MW rejected the offer, and countered with an acquisition offer to buy Joseph Bank for $1.5 billion. This offer was a rare example of a ‘Pac-Man Defense’, a transaction in which a company makes a defensive acquisition offer in response to its competitor’s initial offer. The move was a gamble. Pac-Man Defenses have a contentious relationship with executive management’s fiduciary responsibility; if a company’s management spends millions of company dollars in legal and financial advisory fees on a counter-offer only to protect their jobs, then they have violated their fiduciary responsibility and are liable to the litigious wrath of their shareholders.
Joseph Bank (JAB) responded to MW’s offer by issuing a ‘Poison Pill’ – a shareholder’s rights program meant to prevent a hostile takeover of their publicly traded stock. MW also issued a Poison Pill.
Joseph Bank then made an acquisition offer to men’s clothing giant Eddie Bauer for just under $1 billion. Analysts theorized that the offer was an attempt to goad MW to up its price for JAB. One thing was certain: the MW-JAB acquisition was quickly devolving.
At this time, Activist Investor Eminence Capital decided to jump into the fray, buying a 10% stake in Men’s Wearhouse, adding onto its existing 5% stake in Joseph Bank.
Eminence wanted a deal to profit from its shares, and was willing to do anything to make it happen. The company’s founder, Ricky Sandler, is known for his preference in hiring employees with “the desire to win above the desire to be right.” Following such ethics, Eminence launched proxy fights with both JAB and MW’s directing boards, threatening to call a vote on immediate dismissals of board members. Sandler's goal was to pressure each company's executives to strike a deal.
The tactic was effective, and MW made two more consecutive offers to buy JAB, the final accepted offer valuing JAB at $1.8 billion, with a 10.1X Enterprise Value to Earnings (EBITDA) multiple. The transaction was paid to JAB in cash, structured primarily with debt and also some of MW’s balance sheet cash.
Although the share price of Joseph Bank jumped at the close of the deal, things quickly unraveled over the next year. Prior to the deal, many executives in MW were reluctant to buy JAB – when George Zimmer led MW, he noted that JAB had unsustainably propped up its sales by offering absurd discounts to its customers, such as its famous, “buy 1 get 3 suits free” offer.
Now that MW owned JAB and had to pay interest from the acquisition debt, MW needed to squeeze as much cash out of its child company as possible. MW ended JAB’s promotion campaign, which caused the company’s sales to hemorrhage. By the second half of its 2015 fiscal year, JAB’s sales had fallen by over 30% year-over-year, and its stock had crashed from a peak of $65/share to roughly $10/share.

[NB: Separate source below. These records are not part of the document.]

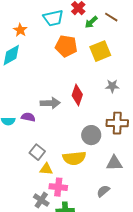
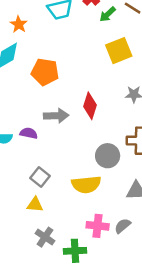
orange pentagon: (66, 46) -> (45, 72), moved
yellow triangle: (46, 169) -> (35, 205), moved
pink cross: (58, 187) -> (98, 226), moved

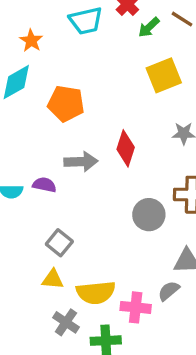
yellow semicircle: (86, 185) -> (96, 293), moved
gray semicircle: (123, 226) -> (169, 291), moved

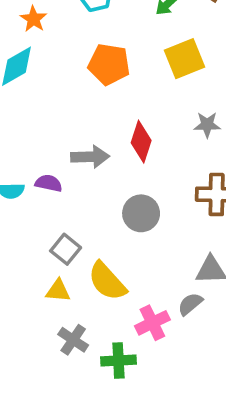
orange pentagon: (66, 104) -> (109, 64), moved
gray circle: (149, 215) -> (141, 213), moved
yellow semicircle: (96, 293) -> (107, 281), moved, turned 54
pink cross: (136, 307) -> (152, 323), turned -32

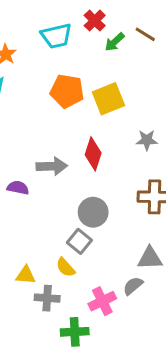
yellow square: (184, 59) -> (108, 99), moved
gray square: (66, 249) -> (79, 241), moved
yellow semicircle: (107, 281) -> (66, 267), size x0.6
gray cross: (73, 340) -> (47, 298), moved, turned -30

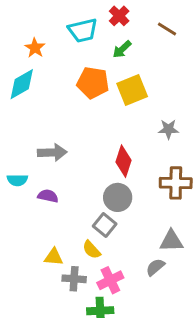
green arrow: (115, 42) -> (122, 49), moved
red diamond: (93, 154) -> (123, 161), moved
gray arrow: (52, 166) -> (52, 152), moved
purple semicircle: (18, 188) -> (48, 196), moved
pink cross: (102, 301) -> (110, 280), moved

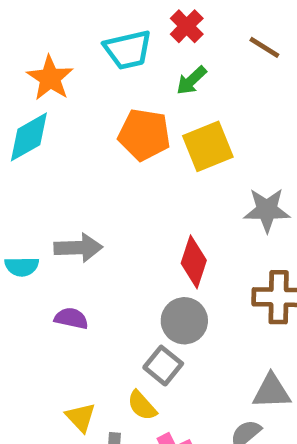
orange star: (35, 48) -> (50, 78), size x1.4
gray star: (168, 129) -> (267, 210), size x1.4
cyan semicircle: (17, 180) -> (22, 267), moved
yellow triangle: (54, 257) -> (81, 417), turned 42

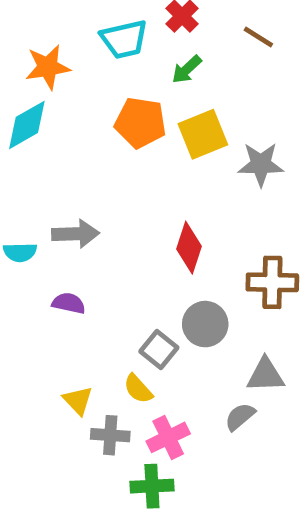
orange star: (50, 78) -> (48, 67), turned 30
gray star: (267, 210) -> (261, 164), moved
gray circle: (184, 321) -> (205, 324), moved

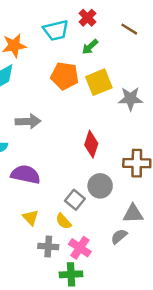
gray arrow: (76, 234) -> (28, 121), moved
purple semicircle: (69, 303) -> (26, 174), size x1.6
yellow triangle: (78, 400) -> (31, 217), moved
pink cross: (168, 437) -> (80, 248), turned -30

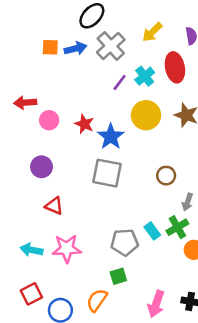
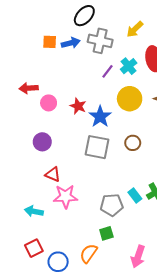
gray cross: (111, 46) -> (100, 41), turned -35
brown circle: (166, 176) -> (133, 143), moved
pink star: (67, 249) -> (65, 197), moved

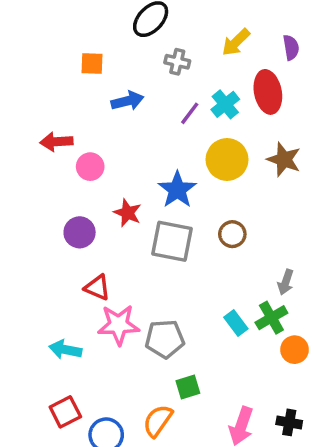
gray cross: (100, 41) -> (177, 62), size x0.6
blue arrow: (71, 43) -> (127, 101), moved
red star: (78, 106) -> (127, 213), moved
gray pentagon: (112, 205) -> (165, 339), moved

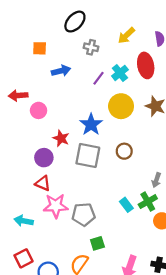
purple circle: (80, 232) -> (44, 158), moved

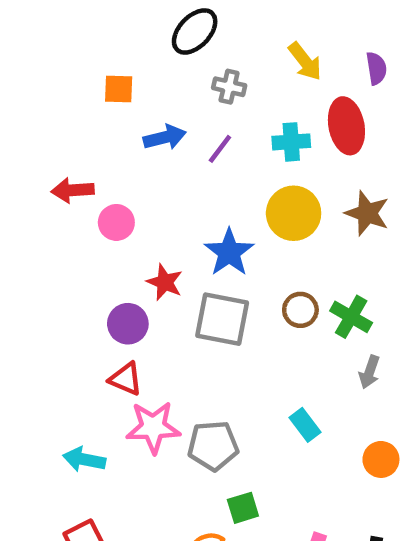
yellow arrow: (126, 35) -> (305, 61), turned -84
cyan cross: (120, 73) -> (291, 142), turned 35
purple line: (99, 78) -> (220, 149), moved
green cross: (148, 202) -> (351, 317), moved, turned -30

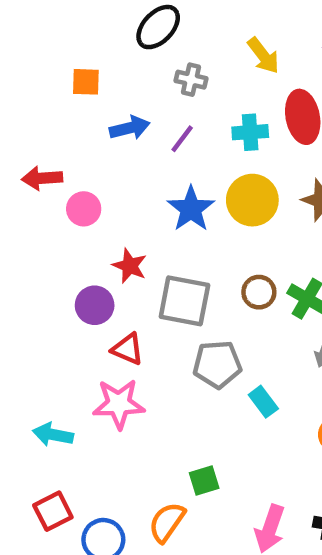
blue star: (229, 252) -> (191, 209), moved
red triangle: (126, 379) -> (127, 349), moved
gray pentagon: (213, 446) -> (217, 364), moved

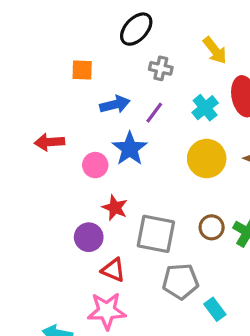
cyan cross: (250, 132) -> (205, 108), turned -35
pink circle: (84, 209) -> (95, 165), moved
blue star: (191, 209) -> (130, 149), moved

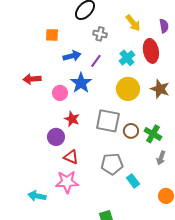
gray square: (156, 234) -> (108, 121), moved

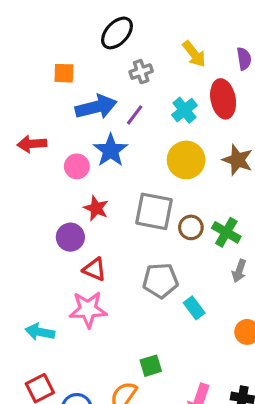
gray cross: (100, 34) -> (141, 72), turned -32
blue arrow: (72, 56) -> (96, 107), size x1.4

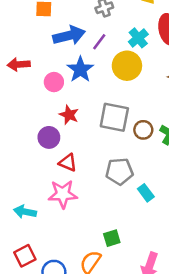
yellow circle: (186, 160) -> (127, 66), moved

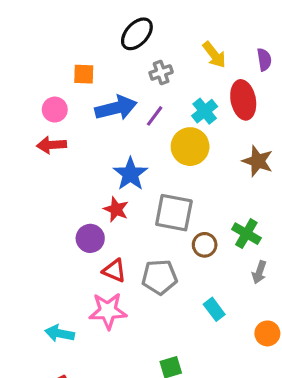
blue star: (80, 69) -> (130, 174), moved
pink circle: (54, 82) -> (55, 110), moved
brown circle: (143, 130) -> (205, 245), moved
gray pentagon: (119, 171) -> (159, 277), moved

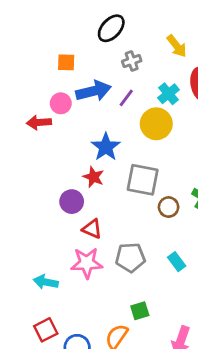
pink circle: (55, 110) -> (61, 103), moved
gray pentagon: (159, 277) -> (130, 257), moved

Then came the litigation. A class-action lawsuit has recently emerged against MW, claiming that the Pac-Man Defense was an irresponsible use of company money to allegedly protect management's jobs and appease Eminence Capital. The case has not yet concluded.
While the deal seemed well fit for each clothing company at the time of the transaction, the product of the MW-JAB acquisition was a legal and financial disaster that damaged both companies, and ended up forming a retail holding company called Tailored Brands. The acquisition was one of the most exciting investment banking transactions to occur in the 21st century, resulting in numerous collegiate case studies and law firm reports analyzing the event. Future companies thinking about a Pac-Man Defense will likely think twice after this mess.